Tuesday, December 16, 2008

A little to close for comfort

I sit here on the eve of my last final ever in college, I sit here the product of hard work, I sit here the product of a single mother that cared enough to keep my ass in check, I sit here the product of not always making the best decisions, but at least enough of the right one. I sit here confused and grief stricken by the fact that someone I was once close too has been shot in the head and is in the hospital fighting for his life...and all for what. Too many young men in the Seattle area have either been killed or have faced serious injury due to acting like little ass boys and trying to be something that is really nothing.
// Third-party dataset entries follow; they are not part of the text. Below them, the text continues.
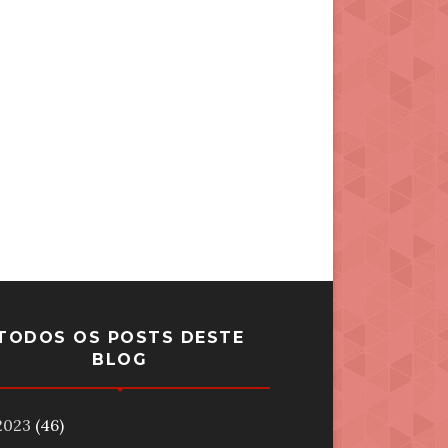
TODOS OS POSTS DESTE
BLOG
2023
(46)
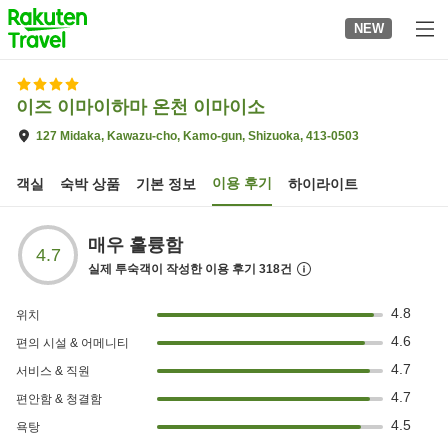
to
NEW
top
page
이즈 이마이하마 온천 이마이소
127 Midaka, Kawazu-cho, Kamo-gun, Shizuoka, 413-0503
이용 후기
객실
숙박 상품
기본 정보
하이라이트
매우 훌륭함
4.7
실제 투숙객이 작성한 이용 후기
318
건
4.8
위치
4.6
편의 시설 & 어메니티
4.7
서비스 & 직원
4.7
편안함 & 청결함
4.5
욕탕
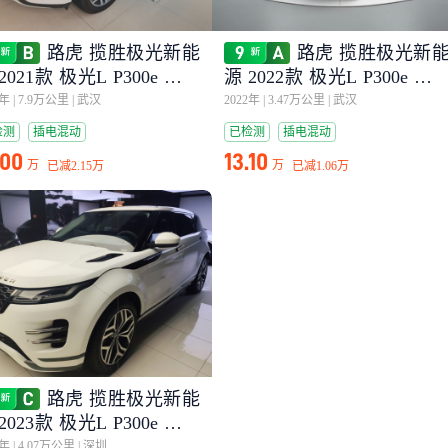
路虎 揽胜极光新能
路虎 揽胜极光新
2021款 极光L P300e 豪华
源 2022款 极光L P300e 插
式电动混合版
1年
|
7.9万公里
|
武汉
2022年
|
3.47万公里
|
武汉
检测
插电混动
已检测
插电混动
.00
13.10
万
万
已减
2.15万
已减
1.06万
路虎 揽胜极光新能
2023款 极光L P300e 插电
电动混合版
3年
|
4.07万公里
|
深圳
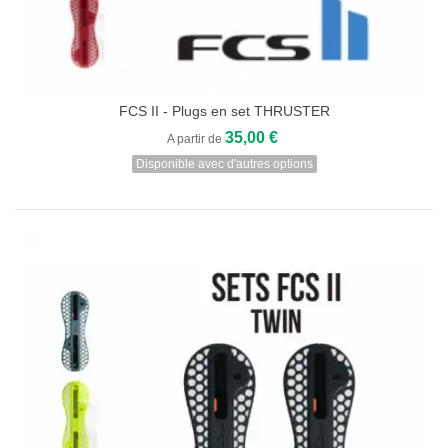
FCS II - Plugs en set THRUSTER
35,00 €
A partir de
Disponible avec d'autres options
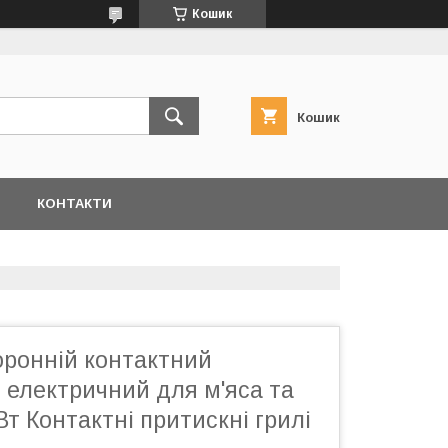
Кошик
Кошик
Я
КОНТАКТИ
оронній контактний
 електричний для м'яса та
т Контактні притискні грилі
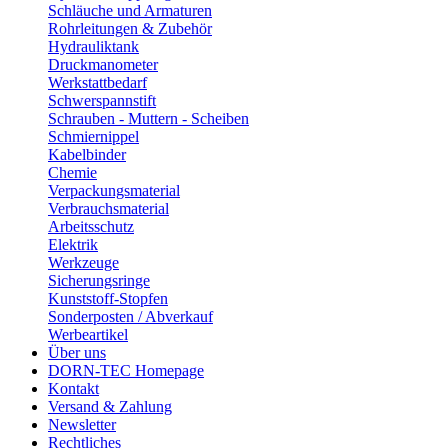
Schläuche und Armaturen
Rohrleitungen & Zubehör
Hydrauliktank
Druckmanometer
Werkstattbedarf
Schwerspannstift
Schrauben - Muttern - Scheiben
Schmiernippel
Kabelbinder
Chemie
Verpackungsmaterial
Verbrauchsmaterial
Arbeitsschutz
Elektrik
Werkzeuge
Sicherungsringe
Kunststoff-Stopfen
Sonderposten / Abverkauf
Werbeartikel
Über uns
DORN-TEC Homepage
Kontakt
Versand & Zahlung
Newsletter
Rechtliches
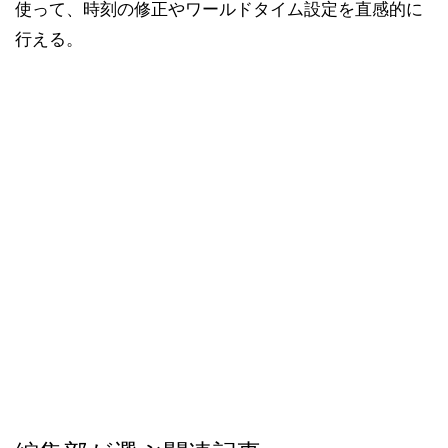
使って、時刻の修正やワールドタイム設定を直感的に
行える。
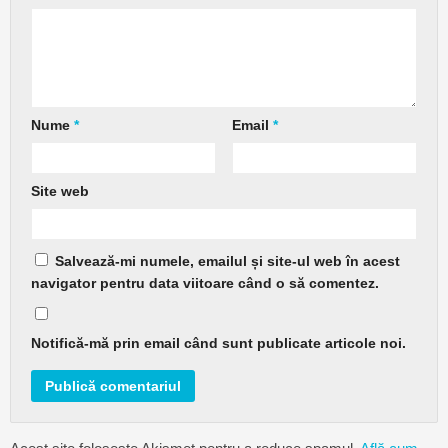
Nume
*
Email
*
Site web
Salvează-mi numele, emailul și site-ul web în acest
navigator pentru data viitoare când o să comentez.
Notifică-mă prin email când sunt publicate articole noi.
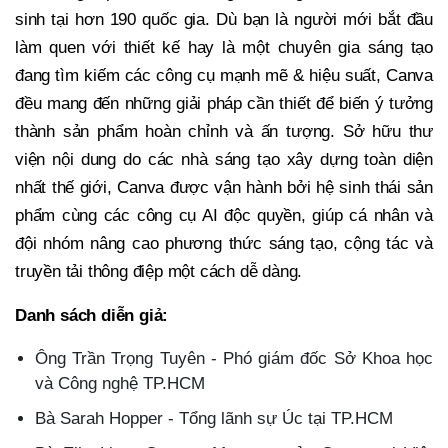
sinh tại hơn 190 quốc gia. Dù bạn là người mới bắt đầu
làm quen với thiết kế hay là một chuyên gia sáng tạo
đang tìm kiếm các công cụ mạnh mẽ & hiệu suất, Canva
đều mang đến những giải pháp cần thiết để biến ý tưởng
thành sản phẩm hoàn chỉnh và ấn tượng. Sở hữu thư
viện nội dung do các nhà sáng tạo xây dựng toàn diện
nhất thế giới, Canva được vận hành bởi hệ sinh thái sản
phẩm cùng các công cụ AI độc quyền, giúp cá nhân và
đội nhóm nâng cao phương thức sáng tạo, cộng tác và
truyền tải thông điệp một cách dễ dàng.
Danh sách diễn giả:
Ông Trần Trọng Tuyên - Phó giám đốc Sở Khoa học
và Công nghệ TP.HCM
Bà Sarah Hopper - Tổng lãnh sự Úc tại TP.HCM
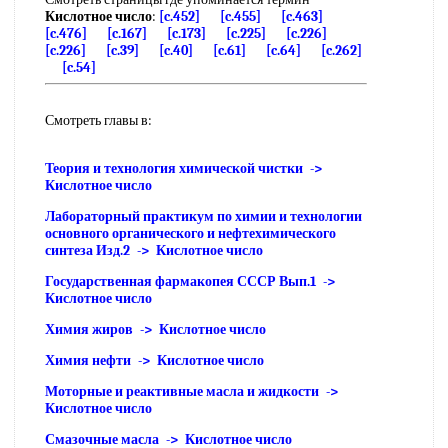
Кислотное число
:
[c.452]
[c.455]
[c.463]
[c.476]
[c.167]
[c.173]
[c.225]
[c.226]
[c.226]
[c.39]
[c.40]
[c.61]
[c.64]
[c.262]
[c.54]
Смотреть главы в:
Теория и технология химической чистки ->
Кислотное число
Лабораторный практикум по химии и технологии
основного органического и нефтехимического
синтеза Изд.2 -> Кислотное число
Государственная фармакопея СССР Вып.1 ->
Кислотное число
Химия жиров -> Кислотное число
Химия нефти -> Кислотное число
Моторные и реактивные масла и жидкости ->
Кислотное число
Смазочные масла -> Кислотное число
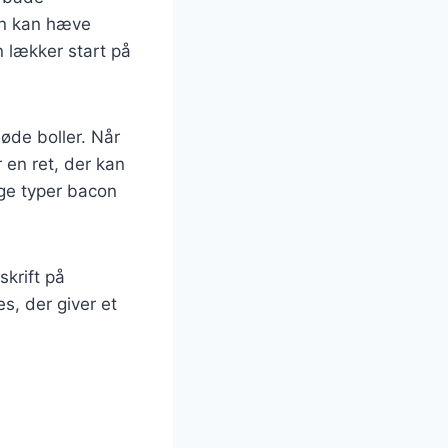
en kan hæve
n lækker start på
øde boller. Når
 en ret, der kan
ge typer bacon
krift på
s, der giver et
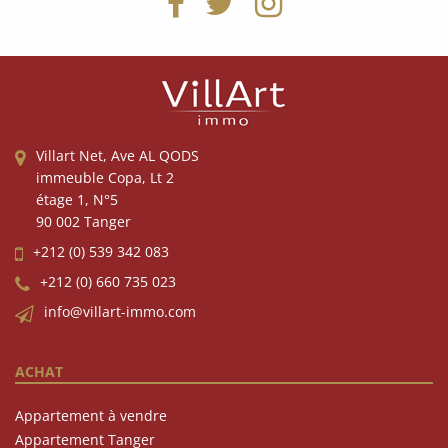
Villart Net, Ave AL QODS
immeuble Copa, Lt 2
étage 1, N°5
90 002 Tanger
+212 (0) 539 342 083
+212 (0) 660 735 023
info@villart-immo.com
ACHAT
Appartement à vendre
Appartement Tanger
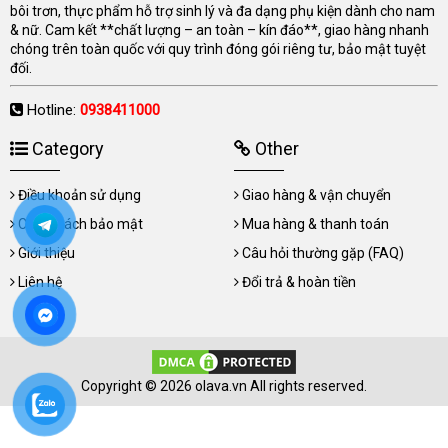
bôi trơn, thực phẩm hỗ trợ sinh lý và đa dạng phụ kiện dành cho nam
& nữ. Cam kết **chất lượng – an toàn – kín đáo**, giao hàng nhanh
chóng trên toàn quốc với quy trình đóng gói riêng tư, bảo mật tuyệt
đối.
Hotline:
0938411000
Category
Other
Điều khoản sử dụng
Giao hàng & vận chuyển
Chính sách bảo mật
Mua hàng & thanh toán
Giới thiệu
Câu hỏi thường gặp (FAQ)
Liên hệ
Đổi trả & hoàn tiền
Copyright © 2026 olava.vn All rights reserved.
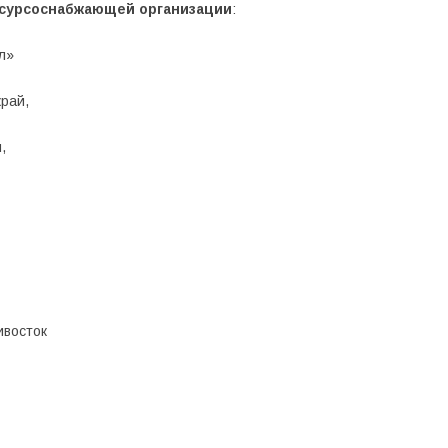
сурсоснабжающей организации
:
л»
край,
,
ивосток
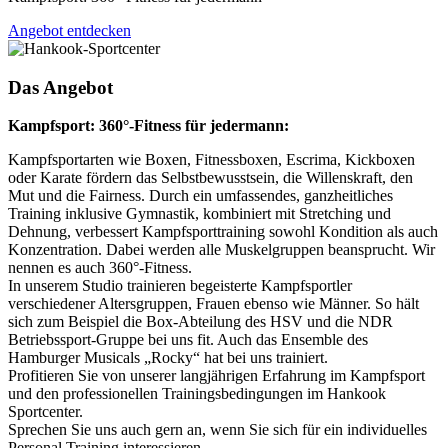
Angebot entdecken
Das Angebot
Kampfsport: 360°-Fitness für jedermann:
Kampfsportarten wie Boxen, Fitnessboxen, Escrima, Kickboxen
oder Karate fördern das Selbstbewusstsein, die Willenskraft, den
Mut und die Fairness. Durch ein umfassendes, ganzheitliches
Training inklusive Gymnastik, kombiniert mit Stretching und
Dehnung, verbessert Kampfsporttraining sowohl Kondition als auch
Konzentration. Dabei werden alle Muskelgruppen beansprucht. Wir
nennen es auch 360°-Fitness.
In unserem Studio trainieren begeisterte Kampfsportler
verschiedener Altersgruppen, Frauen ebenso wie Männer. So hält
sich zum Beispiel die Box-Abteilung des HSV und die NDR
Betriebssport-Gruppe bei uns fit. Auch das Ensemble des
Hamburger Musicals „Rocky“ hat bei uns trainiert.
Profitieren Sie von unserer langjährigen Erfahrung im Kampfsport
und den professionellen Trainingsbedingungen im Hankook
Sportcenter.
Sprechen Sie uns auch gern an, wenn Sie sich für ein individuelles
Personal Training interessieren.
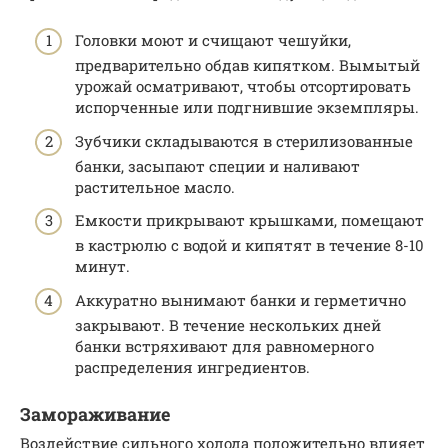
Головки моют и счищают чешуйки,
предварительно обдав кипятком. Вымытый
урожай осматривают, чтобы отсортировать
испорченные или подгнившие экземпляры.
Зубчики складываются в стерилизованные
банки, засыпают специи и наливают
растительное масло.
Емкости прикрывают крышками, помещают
в кастрюлю с водой и кипятят в течение 8-10
минут.
Аккуратно вынимают банки и герметично
закрывают. В течение нескольких дней
банки встряхивают для равномерного
распределения ингредиентов.
Замораживание
Воздействие сильного холода положительно влияет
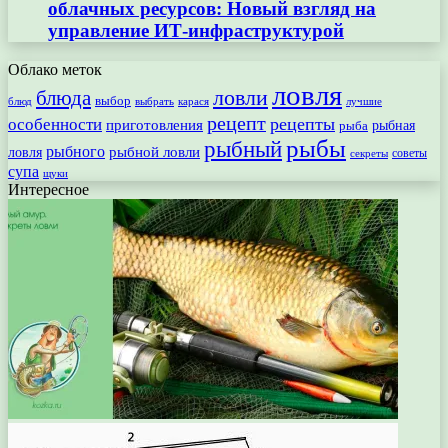
облачных ресурсов: Новый взгляд на
управление ИТ-инфраструктурой
Облако меток
ловля
ловли
блюда
выбор
блюд
выбрать
лучшие
карася
рецепт
рецепты
особенности
приготовления
рыбная
рыба
рыбы
рыбный
рыбного
рыбной ловли
ловля
секреты
советы
супа
щуки
Интересное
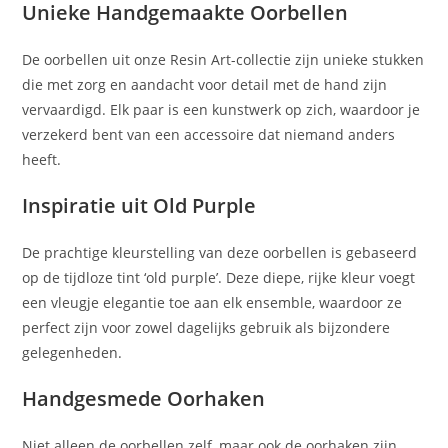
Unieke Handgemaakte Oorbellen
De oorbellen uit onze Resin Art-collectie zijn unieke stukken
die met zorg en aandacht voor detail met de hand zijn
vervaardigd. Elk paar is een kunstwerk op zich, waardoor je
verzekerd bent van een accessoire dat niemand anders
heeft.
Inspiratie uit Old Purple
De prachtige kleurstelling van deze oorbellen is gebaseerd
op de tijdloze tint ‘old purple’. Deze diepe, rijke kleur voegt
een vleugje elegantie toe aan elk ensemble, waardoor ze
perfect zijn voor zowel dagelijks gebruik als bijzondere
gelegenheden.
Handgesmede Oorhaken
Niet alleen de oorbellen zelf, maar ook de oorhaken zijn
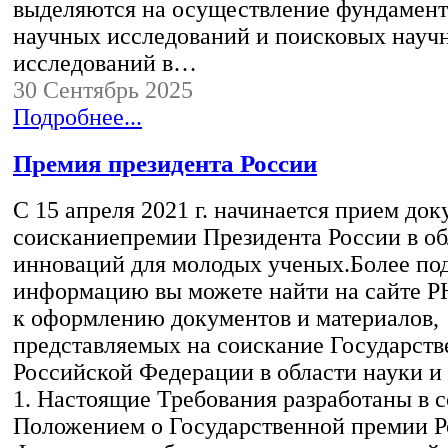
выделяются на осуществление фундамен
научных исследований и поисковых науч
исследований в…
30 Сентябрь 2025
Подробнее...
Премия президента России
С 15 апреля 2021 г. начинается прием док
соисканиепремии Президента России в об
инноваций для молодых ученых.Более п
информацию вы можете найти на сайте Р
к оформлению документов и материалов,
представляемых на соискание Государст
Российской Федерации в области науки и
1. Настоящие Требования разработаны в с
Положением о Государственной премии 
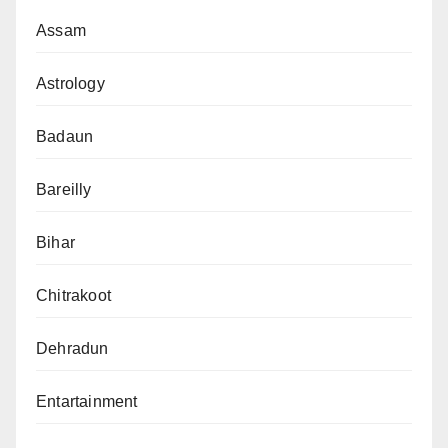
Assam
Astrology
Badaun
Bareilly
Bihar
Chitrakoot
Dehradun
Entartainment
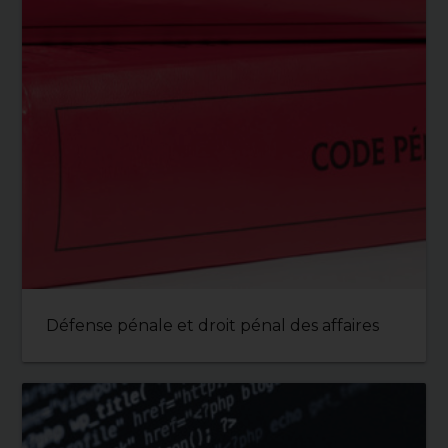
Défense pénale et droit pénal des affaires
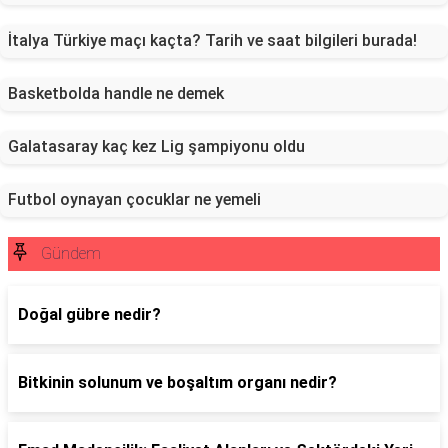
İtalya Türkiye maçı kaçta? Tarih ve saat bilgileri burada!
Basketbolda handle ne demek
Galatasaray kaç kez Lig şampiyonu oldu
Futbol oynayan çocuklar ne yemeli
Gündem
Doğal gübre nedir?
Bitkinin solunum ve boşaltım organı nedir?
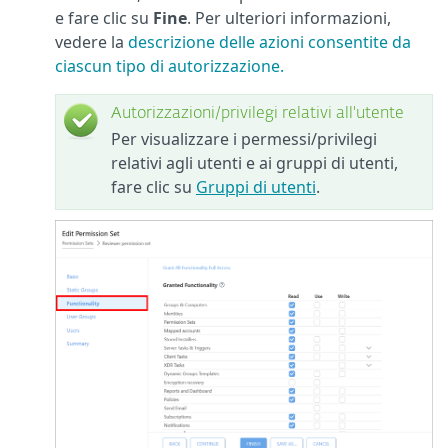
e fare clic su
Fine
. Per ulteriori informazioni,
vedere la
descrizione delle azioni consentite da
ciascun tipo di autorizzazione.
Autorizzazioni/privilegi relativi all'utente
Per visualizzare i permessi/privilegi
relativi agli utenti e ai gruppi di utenti,
fare clic su
Gruppi di utenti
.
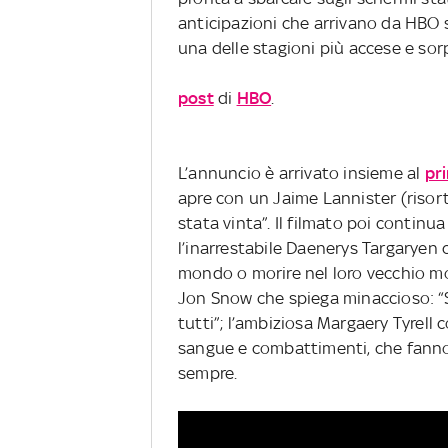
anticipazioni che arrivano da HBO
una delle stagioni più accese e sor
post
di
HBO
.
L’annuncio è arrivato insieme al
pri
apre con un Jaime Lannister (risor
stata vinta”. Il filmato poi continu
l’inarrestabile Daenerys Targaryen
mondo o morire nel loro vecchio m
Jon Snow che spiega minaccioso: “S
tutti”; l’ambiziosa Margaery Tyrell 
sangue e combattimenti, che fanno 
sempre.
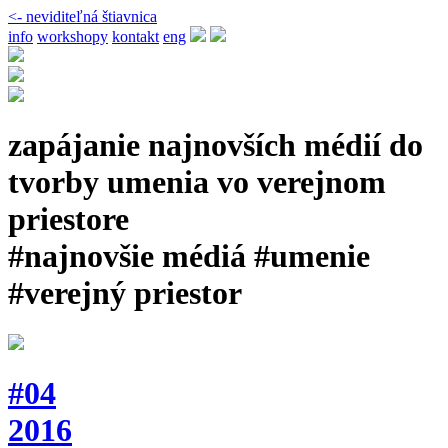
<- neviditeľná štiavnica
info
workshopy
kontakt
eng
zapájanie najnovších médií do
tvorby umenia vo verejnom
priestore
#najnovšie médiá #umenie
#verejný priestor
#04
2016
I sit here thinking I saw this coming, but was hoping I would never have to hear that this one...another one so close was dealing with a life threatening injury. It's bad enough I lost a close friend, someone that had a crush on me when we were kids, to the violence among young black men only years ago.

Nothing makes sense right now. I'm just sitting here hoping and praying that the next text or phone call I receieve isn't someone telling me that I'll be attending a funeral when I get back to Seattle in 3 days. I'm also hoping and praying that this will all end somehow, sometime soon. Most of all I'm hoping and praying that no one else gets hurt or that someone I care deeply for doesn't do something stupid.

I'm prayin for you baby boy...hang in there...I knew I shoulda kicked your butt a little more back in the day. Grandma Betty my prayers are with you and the whole fam.